We need to remember basics when allocating scarce revenues. This means bridges, roads and buildings need our attention. Each year, the DOT should rebuild at least 100 miles of posted state roads until posting is a thing of the past. As for cell phones and broadband, the companies who offer the service should extend service fully or restrict their operating privileges in favor of those who will.

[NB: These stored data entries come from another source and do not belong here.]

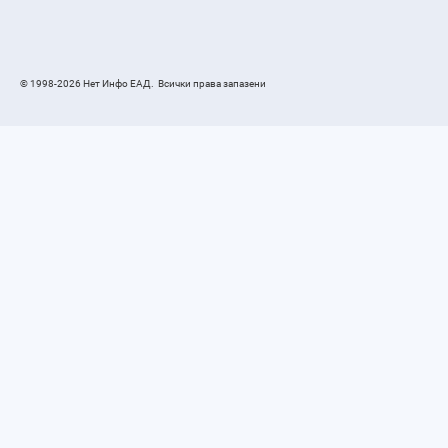
© 1998-2026 Нет Инфо ЕАД.
Всички права запазени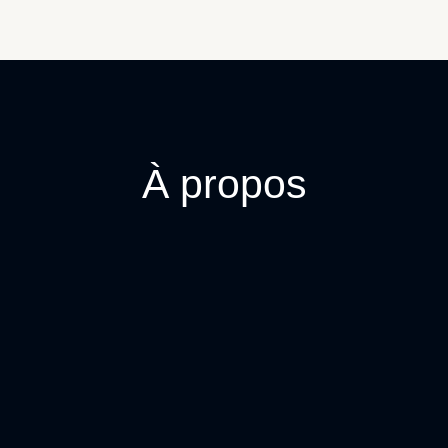
À propos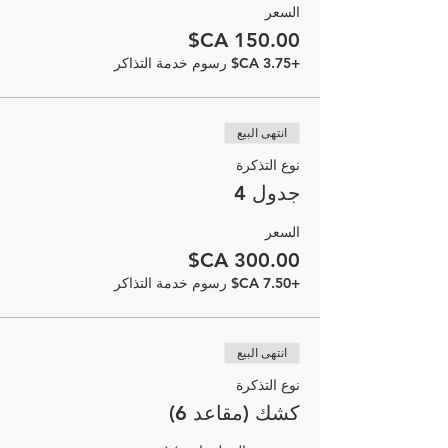
السعر
+‏3.75 CA$ رسوم خدمة التذاكر
انتهى البيع
نوع التذكرة
جدول 4
السعر
+‏7.50 CA$ رسوم خدمة التذاكر
انتهى البيع
نوع التذكرة
كشك (مقاعد 6)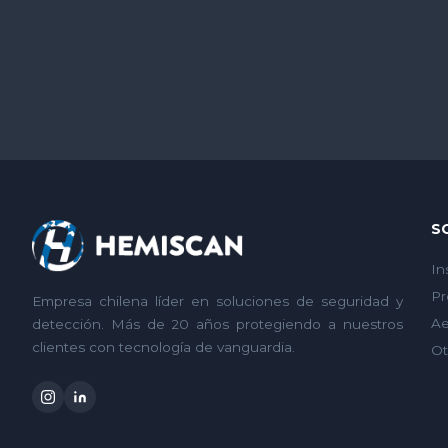
S
In
Pr
Empresa chilena líder en soluciones de seguridad y
Ae
detección. Más de 20 años protegiendo a nuestros
clientes con tecnología de vanguardia.
Ot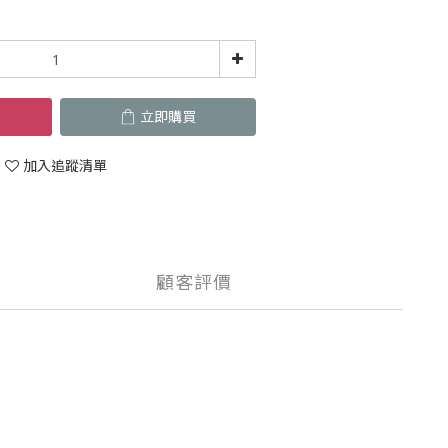
立即購買
加入追蹤清單
顧客評價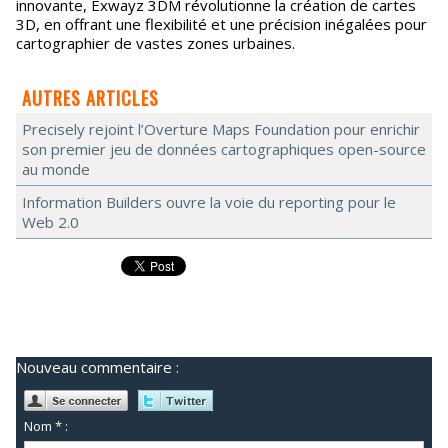
innovante, Exwayz 3DM révolutionne la création de cartes
3D, en offrant une flexibilité et une précision inégalées pour
cartographier de vastes zones urbaines.
AUTRES ARTICLES
Precisely rejoint l’Overture Maps Foundation pour enrichir
son premier jeu de données cartographiques open-source
au monde
Information Builders ouvre la voie du reporting pour le
Web 2.0
Nouveau commentaire :
Nom * :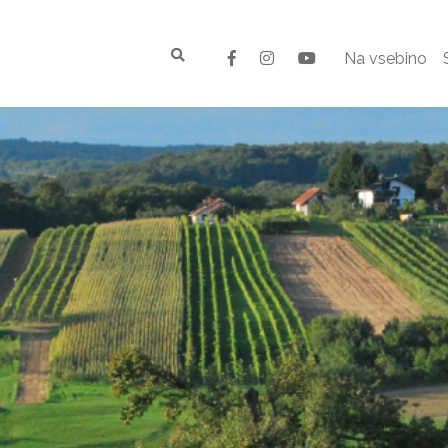
Na vsebino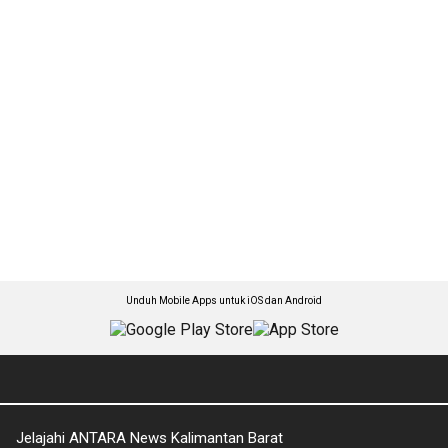
Unduh Mobile Apps untuk iOS dan Android
Jelajahi ANTARA News Kalimantan Barat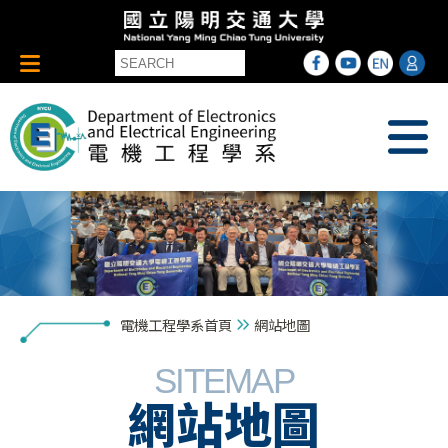
電機工程學系首頁
網站地圖
SITEMAP
網站地圖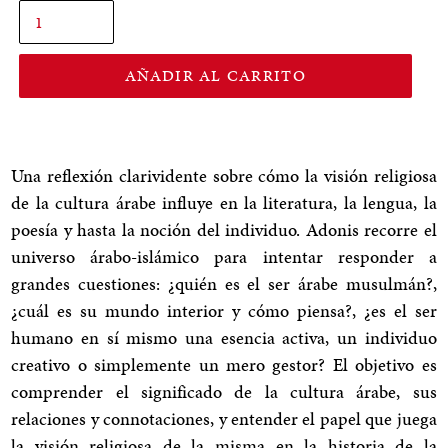
AÑADIR AL CARRITO
Una reflexión clarividente sobre cómo la visión religiosa
de la cultura árabe influye en la literatura, la lengua, la
poesía y hasta la noción del individuo. Adonis recorre el
universo árabo-islámico para intentar responder a
grandes cuestiones: ¿quién es el ser árabe musulmán?,
¿cuál es su mundo interior y cómo piensa?, ¿es el ser
humano en sí mismo una esencia activa, un individuo
creativo o simplemente un mero gestor? El objetivo es
comprender el significado de la cultura árabe, sus
relaciones y connotaciones, y entender el papel que juega
la visión religiosa de la misma en la historia de la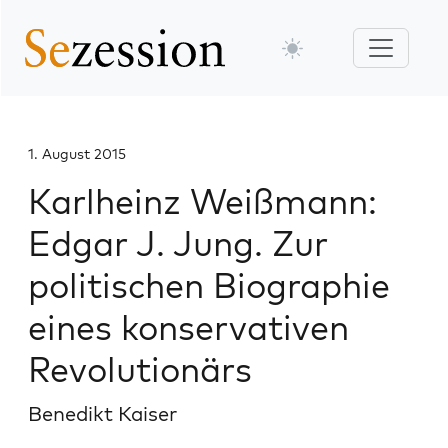
1. August 2015
Karlheinz Weißmann:
Edgar J. Jung. Zur
politischen Biographie
eines konservativen
Revolutionärs
Benedikt Kaiser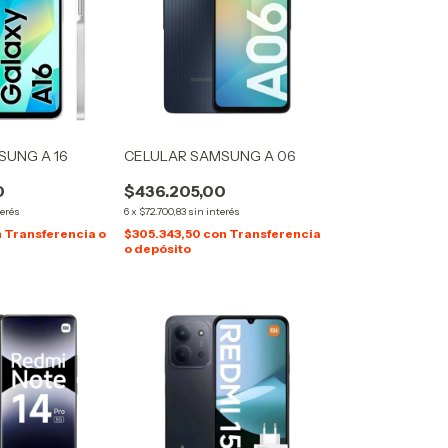
SUNG A 16
CELULAR SAMSUNG A 06
0
$436.205,00
terés
6
x
$72.700,83
sin interés
n
Transferencia o
$305.343,50
con
Transferencia
o depósito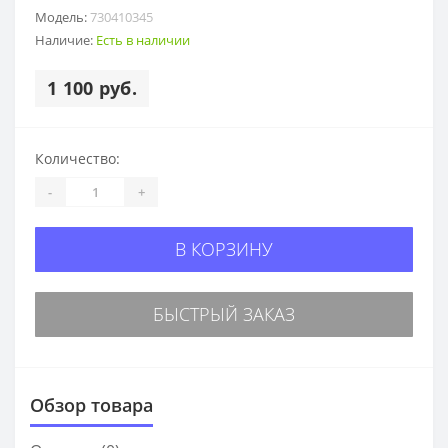
Модель:
730410345
Наличие:
Есть в наличии
1 100 руб.
Количество:
-
+
В КОРЗИНУ
БЫСТРЫЙ ЗАКАЗ
Обзор товара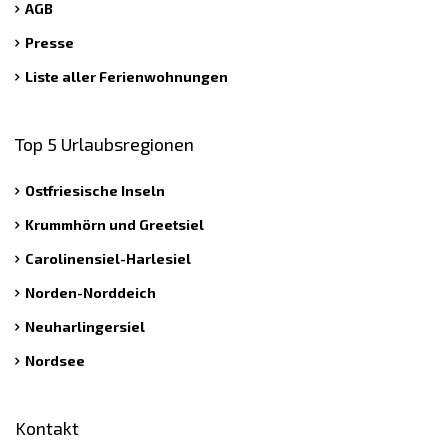
AGB
Presse
Liste aller Ferienwohnungen
Top 5 Urlaubsregionen
Ostfriesische Inseln
Krummhörn und Greetsiel
Carolinensiel-Harlesiel
Norden-Norddeich
Neuharlingersiel
Nordsee
Kontakt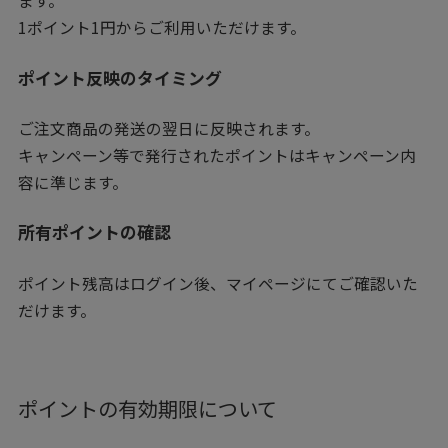
ます。
1ポイント1円からご利用いただけます。
ポイント反映のタイミング
ご注文商品の発送の翌日に反映されます。
キャンペーン等で発行されたポイントはキャンペーン内
容に準じます。
所有ポイントの確認
ポイント残高はログイン後、マイページにてご確認いた
だけます。
ポイントの有効期限について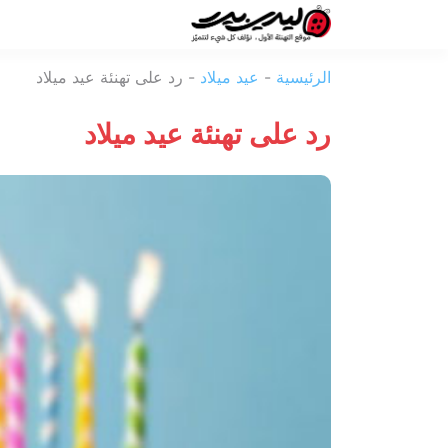
ليدي
الرئيسية
-
عيد ميلاد
-
رد على تهنئة عيد ميلاد
بيرد
رد على تهنئة عيد ميلاد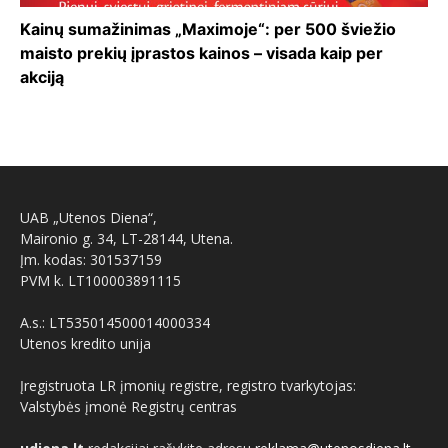
Kainų sumažinimas „Maximoje“: per 500 šviežio
maisto prekių įprastos kainos – visada kaip per
akciją
UAB „Utenos Diena“,
Maironio g. 34, LT-28144, Utena.
Įm. kodas: 301537159
PVM k. LT100003891115
A.s.: LT535014500014000334
Utenos kredito unija
Įregistruota LR įmonių registre, registro tvarkytojas:
Valstybės įmonė Registrų centras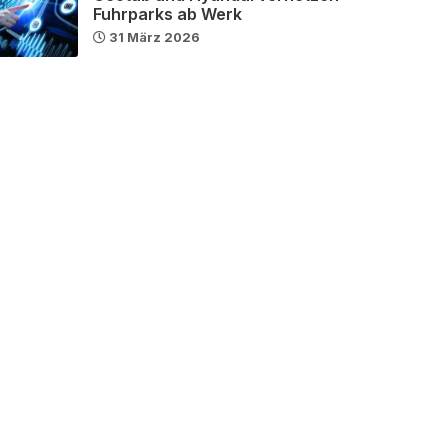
Fuhrparks ab Werk
31 März 2026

- Federal dependency: Maine cannot depend on federal funds for help. Our rates of reimbursement for Medicare are lower than most other states and have been since Medicare was invented in 1965. Our federal match rates for Medicaid were reduced in 2003 and 2005. Maine is last in New England for funding per mile of federal aid roads. Maine gets back less in federal highway taxes than it sends to Washington. The Department of Defense closed Loring, will now close Brunswick and threatens Bath. No matter how large our problems, Maine has little choice but to control our own debt, teach ourselves self-reliance and develop strategies for surviving on our own.
Conclusion
Maine deserves a government as good as the one we pay for -- not the best that money can buy but the best we can afford within our means. To succeed, we must confront our weaknesses with greater candor and exploit our strengths with greater insight. Because ours is a small state without extreme divisions, we can be nimble; we can be quick; and we can leap over these candlesticks.